Copy the data exactly from the line that contains "You are a GUI" through the line that contains "Task: Click on", keeping both end lines and leaving out everything else.

> Task inputs
*** Begin section ***
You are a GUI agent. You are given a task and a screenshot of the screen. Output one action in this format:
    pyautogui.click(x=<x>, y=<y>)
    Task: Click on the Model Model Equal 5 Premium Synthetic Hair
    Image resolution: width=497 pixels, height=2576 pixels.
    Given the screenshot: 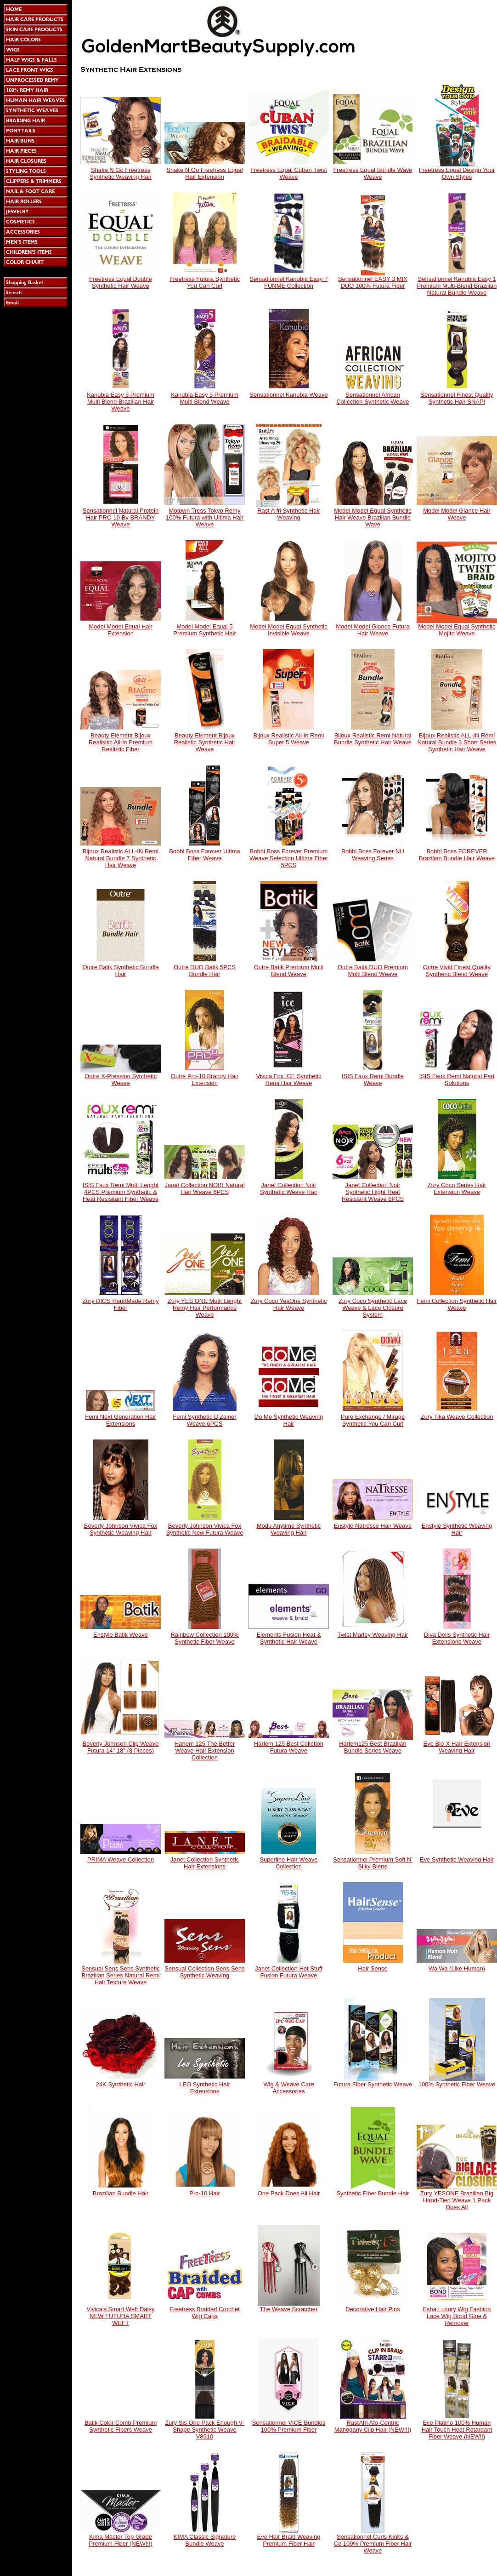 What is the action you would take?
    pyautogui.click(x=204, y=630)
*** End section ***
*** Begin section ***
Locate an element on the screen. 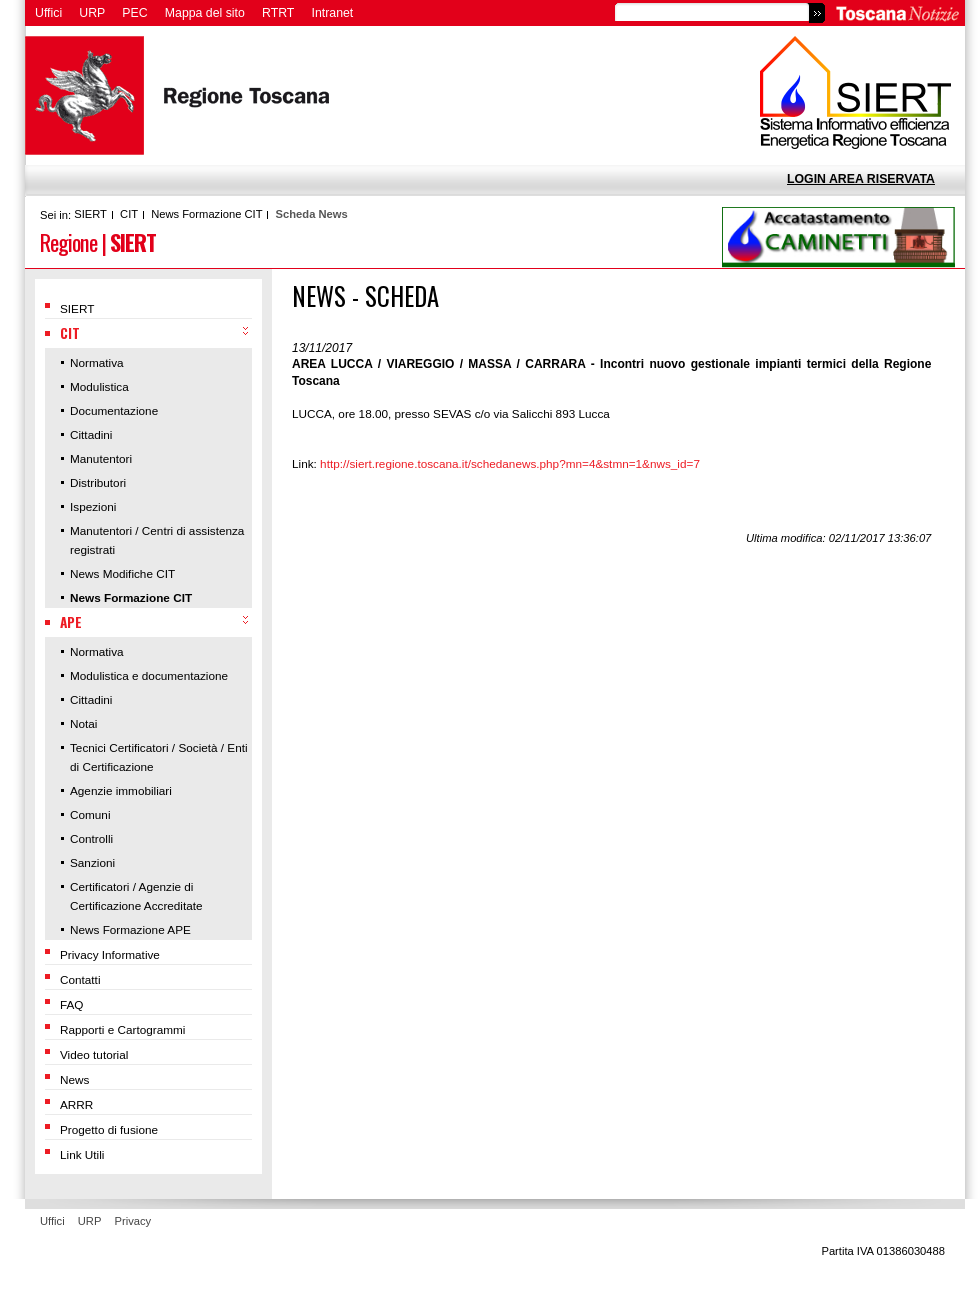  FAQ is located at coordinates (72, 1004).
*** End section ***
*** Begin section ***
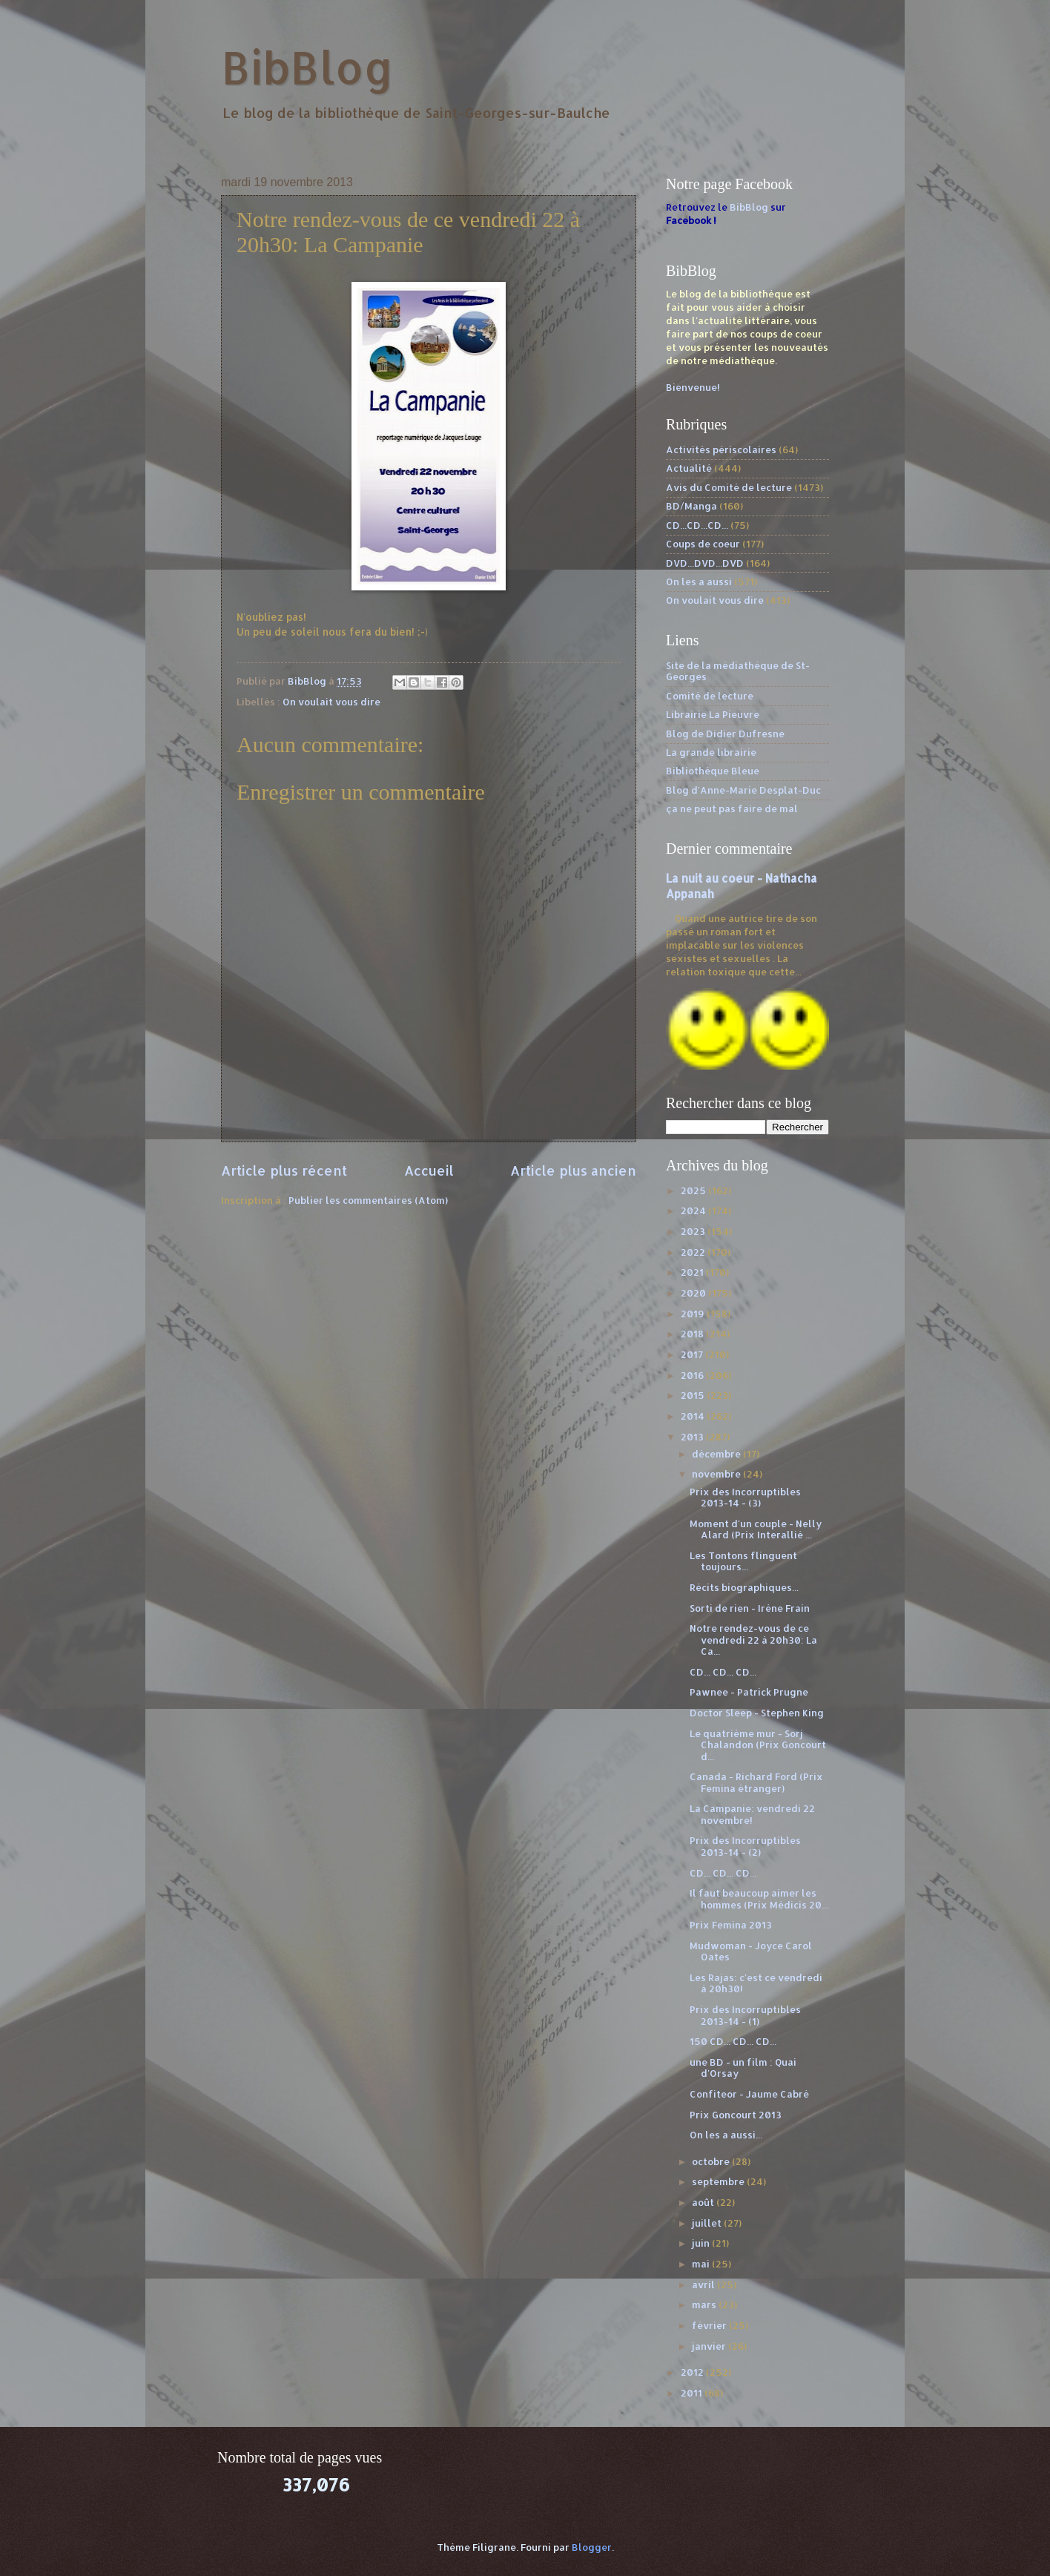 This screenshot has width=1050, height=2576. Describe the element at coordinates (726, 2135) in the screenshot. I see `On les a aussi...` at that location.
*** End section ***
> Task response
You are a GUI agent. You are given a task and a screenshot of the screen. Output one action in this format:
    pyautogui.click(x=<x>, y=<y>)
    Task: Click on the Model Model Equal 5 Premium Synthetic Hair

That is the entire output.